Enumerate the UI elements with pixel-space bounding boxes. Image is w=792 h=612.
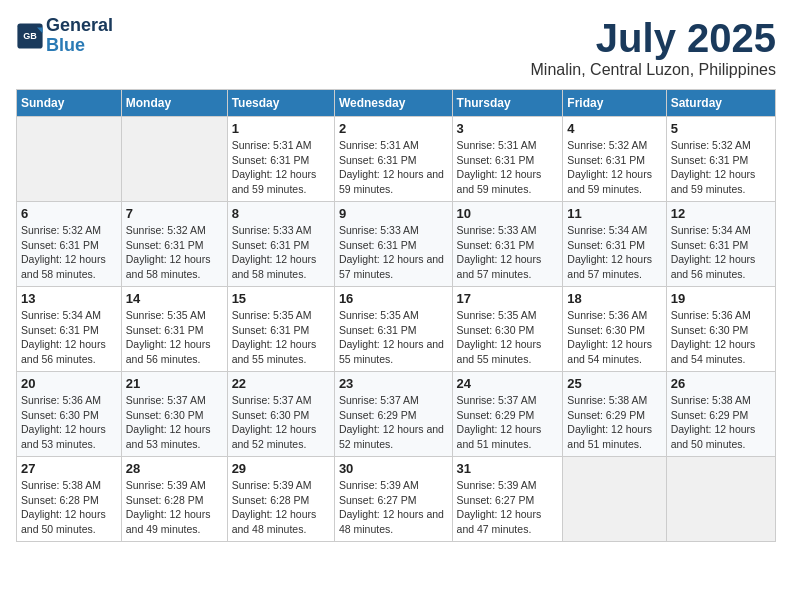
calendar-cell: 24Sunrise: 5:37 AMSunset: 6:29 PMDayligh… [452, 372, 563, 457]
day-number: 22 [232, 376, 330, 391]
logo-text: General Blue [46, 16, 113, 56]
calendar-week-row: 1Sunrise: 5:31 AMSunset: 6:31 PMDaylight… [17, 117, 776, 202]
day-info: Sunrise: 5:39 AMSunset: 6:28 PMDaylight:… [126, 478, 223, 537]
day-number: 2 [339, 121, 448, 136]
calendar-week-row: 13Sunrise: 5:34 AMSunset: 6:31 PMDayligh… [17, 287, 776, 372]
day-number: 31 [457, 461, 559, 476]
logo: GB General Blue [16, 16, 113, 56]
day-number: 29 [232, 461, 330, 476]
calendar-cell: 22Sunrise: 5:37 AMSunset: 6:30 PMDayligh… [227, 372, 334, 457]
logo-line1: General [46, 16, 113, 36]
calendar-cell: 28Sunrise: 5:39 AMSunset: 6:28 PMDayligh… [121, 457, 227, 542]
day-info: Sunrise: 5:37 AMSunset: 6:30 PMDaylight:… [232, 393, 330, 452]
calendar-cell: 31Sunrise: 5:39 AMSunset: 6:27 PMDayligh… [452, 457, 563, 542]
day-info: Sunrise: 5:32 AMSunset: 6:31 PMDaylight:… [126, 223, 223, 282]
day-info: Sunrise: 5:35 AMSunset: 6:31 PMDaylight:… [126, 308, 223, 367]
col-sunday: Sunday [17, 90, 122, 117]
page-header: GB General Blue July 2025 Minalin, Centr… [16, 16, 776, 79]
col-monday: Monday [121, 90, 227, 117]
day-number: 10 [457, 206, 559, 221]
day-number: 8 [232, 206, 330, 221]
calendar-cell: 15Sunrise: 5:35 AMSunset: 6:31 PMDayligh… [227, 287, 334, 372]
calendar-cell: 23Sunrise: 5:37 AMSunset: 6:29 PMDayligh… [334, 372, 452, 457]
calendar-cell: 18Sunrise: 5:36 AMSunset: 6:30 PMDayligh… [563, 287, 666, 372]
logo-line2: Blue [46, 36, 113, 56]
day-number: 11 [567, 206, 661, 221]
day-number: 17 [457, 291, 559, 306]
day-info: Sunrise: 5:39 AMSunset: 6:27 PMDaylight:… [457, 478, 559, 537]
calendar-cell: 13Sunrise: 5:34 AMSunset: 6:31 PMDayligh… [17, 287, 122, 372]
day-info: Sunrise: 5:33 AMSunset: 6:31 PMDaylight:… [339, 223, 448, 282]
day-info: Sunrise: 5:35 AMSunset: 6:31 PMDaylight:… [232, 308, 330, 367]
day-number: 3 [457, 121, 559, 136]
day-number: 21 [126, 376, 223, 391]
calendar-cell: 25Sunrise: 5:38 AMSunset: 6:29 PMDayligh… [563, 372, 666, 457]
day-info: Sunrise: 5:38 AMSunset: 6:29 PMDaylight:… [567, 393, 661, 452]
month-title: July 2025 [531, 16, 776, 61]
col-saturday: Saturday [666, 90, 775, 117]
day-number: 19 [671, 291, 771, 306]
day-number: 24 [457, 376, 559, 391]
day-number: 14 [126, 291, 223, 306]
calendar-cell: 3Sunrise: 5:31 AMSunset: 6:31 PMDaylight… [452, 117, 563, 202]
day-number: 1 [232, 121, 330, 136]
title-area: July 2025 Minalin, Central Luzon, Philip… [531, 16, 776, 79]
calendar-cell [121, 117, 227, 202]
logo-icon: GB [16, 22, 44, 50]
calendar-cell: 29Sunrise: 5:39 AMSunset: 6:28 PMDayligh… [227, 457, 334, 542]
day-info: Sunrise: 5:32 AMSunset: 6:31 PMDaylight:… [21, 223, 117, 282]
day-info: Sunrise: 5:36 AMSunset: 6:30 PMDaylight:… [671, 308, 771, 367]
day-info: Sunrise: 5:36 AMSunset: 6:30 PMDaylight:… [567, 308, 661, 367]
calendar-cell: 17Sunrise: 5:35 AMSunset: 6:30 PMDayligh… [452, 287, 563, 372]
day-info: Sunrise: 5:31 AMSunset: 6:31 PMDaylight:… [457, 138, 559, 197]
day-number: 20 [21, 376, 117, 391]
day-number: 7 [126, 206, 223, 221]
calendar-cell [17, 117, 122, 202]
day-info: Sunrise: 5:32 AMSunset: 6:31 PMDaylight:… [671, 138, 771, 197]
calendar-cell: 19Sunrise: 5:36 AMSunset: 6:30 PMDayligh… [666, 287, 775, 372]
day-info: Sunrise: 5:37 AMSunset: 6:29 PMDaylight:… [339, 393, 448, 452]
day-info: Sunrise: 5:34 AMSunset: 6:31 PMDaylight:… [21, 308, 117, 367]
location-title: Minalin, Central Luzon, Philippines [531, 61, 776, 79]
calendar-cell: 4Sunrise: 5:32 AMSunset: 6:31 PMDaylight… [563, 117, 666, 202]
day-info: Sunrise: 5:34 AMSunset: 6:31 PMDaylight:… [671, 223, 771, 282]
calendar-cell: 8Sunrise: 5:33 AMSunset: 6:31 PMDaylight… [227, 202, 334, 287]
day-number: 4 [567, 121, 661, 136]
calendar-cell: 9Sunrise: 5:33 AMSunset: 6:31 PMDaylight… [334, 202, 452, 287]
calendar-cell: 27Sunrise: 5:38 AMSunset: 6:28 PMDayligh… [17, 457, 122, 542]
calendar-cell: 20Sunrise: 5:36 AMSunset: 6:30 PMDayligh… [17, 372, 122, 457]
day-info: Sunrise: 5:38 AMSunset: 6:28 PMDaylight:… [21, 478, 117, 537]
calendar-cell: 21Sunrise: 5:37 AMSunset: 6:30 PMDayligh… [121, 372, 227, 457]
calendar-cell [563, 457, 666, 542]
day-info: Sunrise: 5:31 AMSunset: 6:31 PMDaylight:… [339, 138, 448, 197]
day-number: 15 [232, 291, 330, 306]
calendar-cell: 12Sunrise: 5:34 AMSunset: 6:31 PMDayligh… [666, 202, 775, 287]
day-info: Sunrise: 5:33 AMSunset: 6:31 PMDaylight:… [457, 223, 559, 282]
day-number: 5 [671, 121, 771, 136]
calendar-cell: 16Sunrise: 5:35 AMSunset: 6:31 PMDayligh… [334, 287, 452, 372]
calendar-cell: 11Sunrise: 5:34 AMSunset: 6:31 PMDayligh… [563, 202, 666, 287]
calendar-cell: 1Sunrise: 5:31 AMSunset: 6:31 PMDaylight… [227, 117, 334, 202]
day-info: Sunrise: 5:31 AMSunset: 6:31 PMDaylight:… [232, 138, 330, 197]
day-number: 12 [671, 206, 771, 221]
day-info: Sunrise: 5:37 AMSunset: 6:30 PMDaylight:… [126, 393, 223, 452]
calendar-cell: 30Sunrise: 5:39 AMSunset: 6:27 PMDayligh… [334, 457, 452, 542]
day-number: 26 [671, 376, 771, 391]
day-info: Sunrise: 5:34 AMSunset: 6:31 PMDaylight:… [567, 223, 661, 282]
calendar-cell [666, 457, 775, 542]
day-number: 30 [339, 461, 448, 476]
calendar-week-row: 20Sunrise: 5:36 AMSunset: 6:30 PMDayligh… [17, 372, 776, 457]
col-thursday: Thursday [452, 90, 563, 117]
day-number: 27 [21, 461, 117, 476]
day-number: 23 [339, 376, 448, 391]
day-info: Sunrise: 5:32 AMSunset: 6:31 PMDaylight:… [567, 138, 661, 197]
calendar-cell: 5Sunrise: 5:32 AMSunset: 6:31 PMDaylight… [666, 117, 775, 202]
day-number: 16 [339, 291, 448, 306]
day-number: 18 [567, 291, 661, 306]
day-info: Sunrise: 5:38 AMSunset: 6:29 PMDaylight:… [671, 393, 771, 452]
col-wednesday: Wednesday [334, 90, 452, 117]
day-number: 9 [339, 206, 448, 221]
calendar-table: Sunday Monday Tuesday Wednesday Thursday… [16, 89, 776, 542]
day-info: Sunrise: 5:36 AMSunset: 6:30 PMDaylight:… [21, 393, 117, 452]
svg-text:GB: GB [23, 31, 37, 41]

____

From the records above, pull every line that has the string "Minalin" and copy it.

Exercise answer:
page-header: GB General Blue July 2025 Minalin, Centr… [16, 16, 776, 79]
title-area: July 2025 Minalin, Central Luzon, Philip… [531, 16, 776, 79]
location-title: Minalin, Central Luzon, Philippines [531, 61, 776, 79]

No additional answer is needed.